Thursday 27 January 2011

How will Texas be affected by end of lethal injection drug?

Four convicted murderers are awaiting their date with eternity on Texas Death Row in the early part of 2011.  Lawyers in Wichita Falls speculated Wednesday  what impact the shortage of one of the lethal injection drugs will have on those executions.
Prosecutors in the Wichita County District Attorney's Office have successfully persuaded several juries to send convicted murderers to Texas Death Row. 
One Wichita Falls resident said that he thought the guillotine was supposed to be the most humane form of execution, but he doubted Texas would ever resort to that.
The recent announcement that Texas only has enough of the drug sodium thiopenatal to execute the two men scheduled for lethal injection in February has raised questions as to what will happen to the men scheduled for the gurney after February. 
Michael Wayne Hall is scheduled to be executed in Texas on February 15, 2011.  Timothy Adams is to receive his lethal injection on February 22.  Those two men  will probably go down in history as the last two people in Texas to be executed by the current form of lethal injection.
Cary Kerr is scheduled to meet with the Texas executioner on May 3 while Humberto Leal is slated for July 7.
Kerr was convicted for raping, beating and strangling a woman he met in a Fort Worth bar in the summer of 2001.  Pamela Horton, 34, is the victim whose body was found after being  spotted by a taxi driver on the pavement in Haltom City, not far from Wichita Falls, Texas.
According to all reports, Texas will be out of the drug by the time May rolls around which means both Kerr and Leal may have their lives extended until a new option is found.
Will their executions be delayed?  Or are there alternative means of execution available which will allow the executions to run on schedule?
Jason Clark, a spokesperson for the Texas Department of Criminal Justice, recently said that the Lone Star State is already exploring the use of another anesthetic.

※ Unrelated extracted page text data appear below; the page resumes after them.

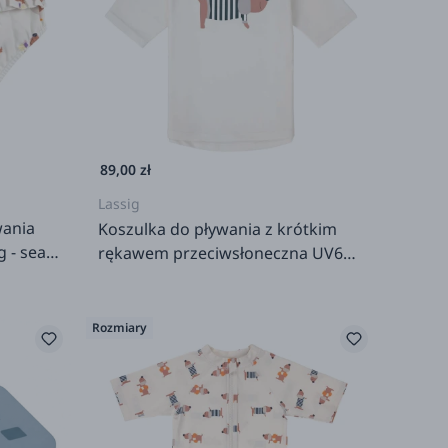
89,00 zł
Lassig
wania
Koszulka do pływania z krótkim
 - sea
rękawem przeciwsłoneczna UV60
Splash & Fun Beach Dog - Sea Salt
Rozmiary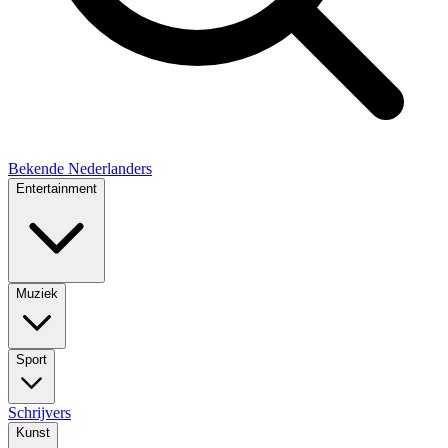
Bekende Nederlanders
Entertainment
Muziek
Sport
Schrijvers
Kunst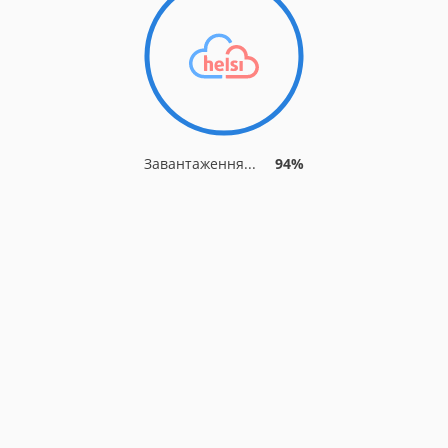
Завантаження...
94%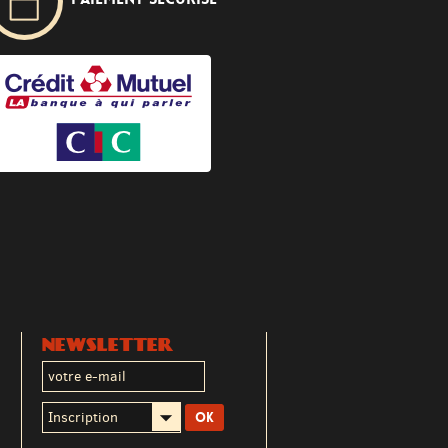
NEWSLETTER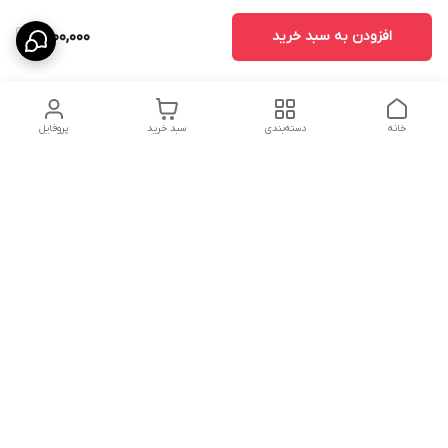
افزودن به سبد خرید
1,800,000
خانه
دسته‌بندی
سبد خرید
پروفایل
دسترسی سریع
درباره ما
پروژه ها
سیاست حریم خصوصی
تماس با ما
دانلود و مشاهده کاتالوگ
شکایات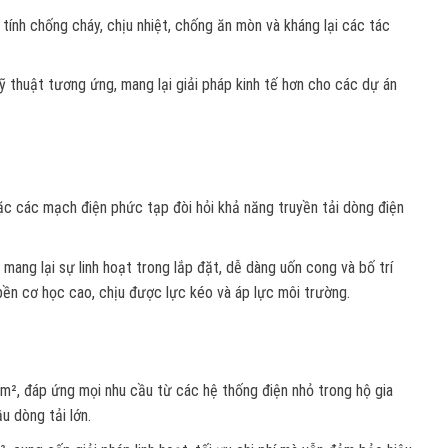
tính chống cháy, chịu nhiệt, chống ăn mòn và kháng lại các tác
ỹ thuật tương ứng, mang lại giải pháp kinh tế hơn cho các dự án
oặc các mạch điện phức tạp đòi hỏi khả năng truyền tải dòng điện
 mang lại sự linh hoạt trong lắp đặt, dễ dàng uốn cong và bố trí
ền cơ học cao, chịu được lực kéo và áp lực môi trường.
m², đáp ứng mọi nhu cầu từ các hệ thống điện nhỏ trong hộ gia
u dòng tải lớn.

Oklahoma, which borders Wichita County, Texas, has already gone to an alternative drug in two executions.  The Sooner State used pentobarbitol, an anesthetic commonly used to put cats and dogs to sleep.
Predictably, a storm of protest has arisen over the use of the other drug by death penalty critics inside and outside of Oklahoma.
It's ironic that a drug manufacturer may do  more to slow down executions than all the anti-death penalty groups combined.
Already there has been an increasing shortage of the drug sodium thiopental which has caused the delay of executions in several states.
Hospira Inc. of Illinois is the only manufacturer of the drug.  The corporation recentlly announced it will discontinue production of the drug.  The drug is used in hospitals for other medical purposes.
Hospira recently  moved its production of the lethal injection drug to a plant in Italy.  The Italian government, which does not have a death penalty, requested a promise from Hospira that the drug would  not be used in executions.
The American company said it couldn't guarantee that,  Rather than risk the displeasure of Italy, they terminated the manufacture of the drug leaving  the 34 states in the United States which use the drug high and dry.
Hospira has long opposed the use of the drug in executions.  Until recently, the corporation manufactured the drug in a North Carolina plant.
The biggest mystery surrounds Cleve Foster.  He was already served one last meal before his execution which was scheduled in January was delayed.  The United States Supreme Court then overruled his lawyer's motions which put him back on track for execution.  How much more time will this latest delay  buy him?
A second date has not yet been set for his execution and second last meal.